In a previous study, Longest et al. (7) considered optimal aerosol delivery conditions for a newborn full-term infant receiving mechanical ventilation through an ETT using in vitro, CFD, and whole-lung modeling techniques. With a mesh nebulizer, commercial Y-connector, and a 3 mm ETT, the predicted lung deposition fraction was found to range from 6.8-13.5%, which was similar to the in vivo animal model predictions of Dubus et al. (11) with a lung deposition fraction range of 12.6-14%. Aerosol deposition in infant lungs was then optimized by Longest et al. (7) for mesh nebulizer aerosols with the use of a new streamlined (SL) Y-connector, delivery of the aerosol during the first half of inspiration, and selection of optimal droplet sizes from the aerosol generator. Lung deposition was shown to be a balance between selecting aerosols that were small enough to reduce deposition in the ventilator components and large enough to foster lung deposition. Optimal lung deposition was achieved with the streamlined Y-connector and synchronized delivery resulting in 45% and 60% lung deposition of polydisperse (MMAD∼1.8μm) and monodisperse (∼2.5 μm) droplets, respectively.

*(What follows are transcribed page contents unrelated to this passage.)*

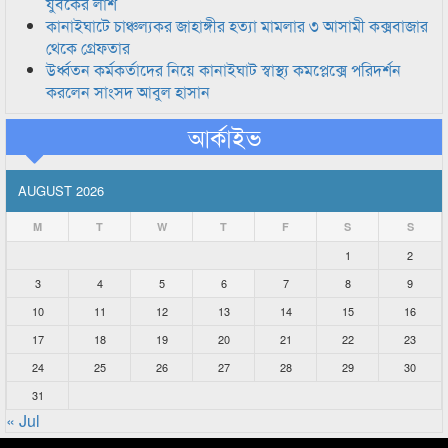
যুবকের লাশ
কানাইঘাটে চাঞ্চল্যকর জাহাঙ্গীর হত্যা মামলার ৩ আসামী কক্সবাজার
থেকে গ্রেফতার
উর্ধ্বতন কর্মকর্তাদের নিয়ে কানাইঘাট স্বাস্থ্য কমপ্লেক্সে পরিদর্শন
করলেন সাংসদ আবুল হাসান
আর্কাইভ
AUGUST 2026
M
T
W
T
F
S
S
1
2
3
4
5
6
7
8
9
10
11
12
13
14
15
16
17
18
19
20
21
22
23
24
25
26
27
28
29
30
31
« Jul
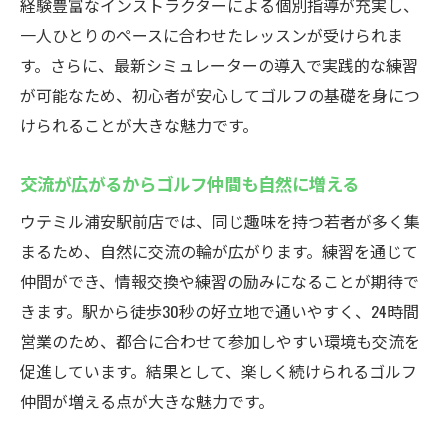
経験豊富なインストラクターによる個別指導が充実し、
一人ひとりのペースに合わせたレッスンが受けられま
す。さらに、最新シミュレーターの導入で実践的な練習
が可能なため、初心者が安心してゴルフの基礎を身につ
けられることが大きな魅力です。
交流が広がるからゴルフ仲間も自然に増える
ウテミル浦安駅前店では、同じ趣味を持つ若者が多く集
まるため、自然に交流の輪が広がります。練習を通じて
仲間ができ、情報交換や練習の励みになることが期待で
きます。駅から徒歩30秒の好立地で通いやすく、24時間
営業のため、都合に合わせて参加しやすい環境も交流を
促進しています。結果として、楽しく続けられるゴルフ
仲間が増える点が大きな魅力です。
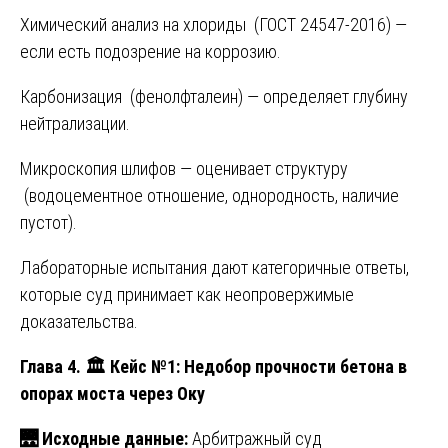
Химический анализ на хлориды (ГОСТ 24547-2016) —
если есть подозрение на коррозию.
Карбонизация (фенолфталеин) — определяет глубину
нейтрализации.
Микроскопия шлифов — оценивает структуру
(водоцементное отношение, однородность, наличие
пустот).
Лабораторные испытания дают категоричные ответы,
которые суд принимает как неопровержимые
доказательства.
Глава 4.
🏛
️ Кейс №1: Недобор прочности бетона в
опорах моста через Оку
🌉
Исходные данные:
Арбитражный суд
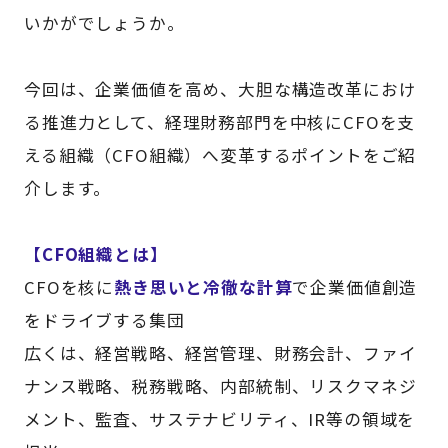
いかがでしょうか。
今回は、企業価値を高め、大胆な構造改革におけ
る推進力として、経理財務部門を中核にCFOを支
える組織（CFO組織）へ変革するポイントをご紹
介します。
【CFO組織とは】
CFOを核に
熱き思いと冷徹な計算
で企業価値創造
をドライブする集団
広くは、経営戦略、経営管理、財務会計、ファイ
ナンス戦略、税務戦略、内部統制、リスクマネジ
メント、監査、サステナビリティ、IR等の領域を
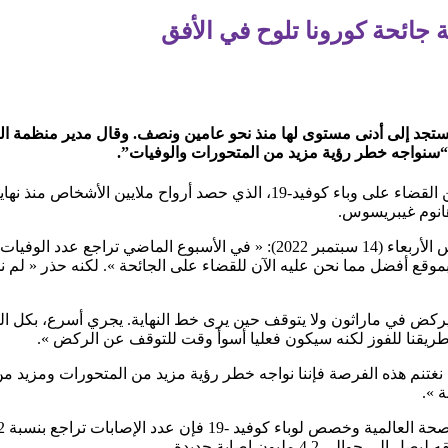
ة جائحة كورونا تلوح في الأفق
ستجد إلى أدنى مستوى لها منذ نحو عامين ونصف. وقال مدير منظمة الص
هانوم غيبريسوس.
س 2020. لم نكن يوما بموقع أفضل مما نحن عليه الآن للقضاء على الجائحة ». لكنه حذر
كض في ماراثون ولا يتوقف حين يرى خط النهاية. يجري أسرع، بكل الطاقة
 طريقنا للفوز لكنه سيكون فعليا أسوأ وقت للتوقف عن الركض ».
ا لم نغتنم هذه الفرصة فإننا نواجه خطر رؤية مزيد من المتحورات ومزيد
ة ».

Based on the findings of Longest et al. (7), as well as the development of other recent technologies, it appears that the lung deposition efficiency of aerosols in ventilated infants can be further enhanced. In addition, the development of a dry powder delivery system for ventilated infants will be useful based on advantages associated with improved formulation stability, convenience, and low device cost. In developing a new dry powder delivery system, the use of the streamlined Y-connector of Longest et al. (7) should be retained. Compared with a commercial version, the streamlined Y-connector reduced aerosol loss in the Y-connector geometry by factors as large as 9-fold (7). The optimized delivery conditions developed in Longest et al. (7) were based on a fixed particle size analysis. In separate research, the concept of excipient enhanced growth (EEG) delivery has been described in which combination aerosol particles consist of a drug and hygroscopic excipient (18, 19). These submicrometer combination particles minimize deposition in the delivery device and extrathoracic region (20-23). Size increase of the aerosol particles due hygroscopic growth in the respiratory airway humidity then ensures lung deposition and potential targeting of the site of drug delivery (24, 25). As a novel method to further improve respiratory drug delivery to intubated infants, the EEG approach may provide the advantages of efficient lung delivery and potentially targeting the site of deposition within the airways. This approach will allow for the delivery of dry powder aerosols to infants on mechanical ventilation and ensure that the aerosols have a high water content before deposition, which will avoid exposing the airway surfaces to the direct deposition of dry particles.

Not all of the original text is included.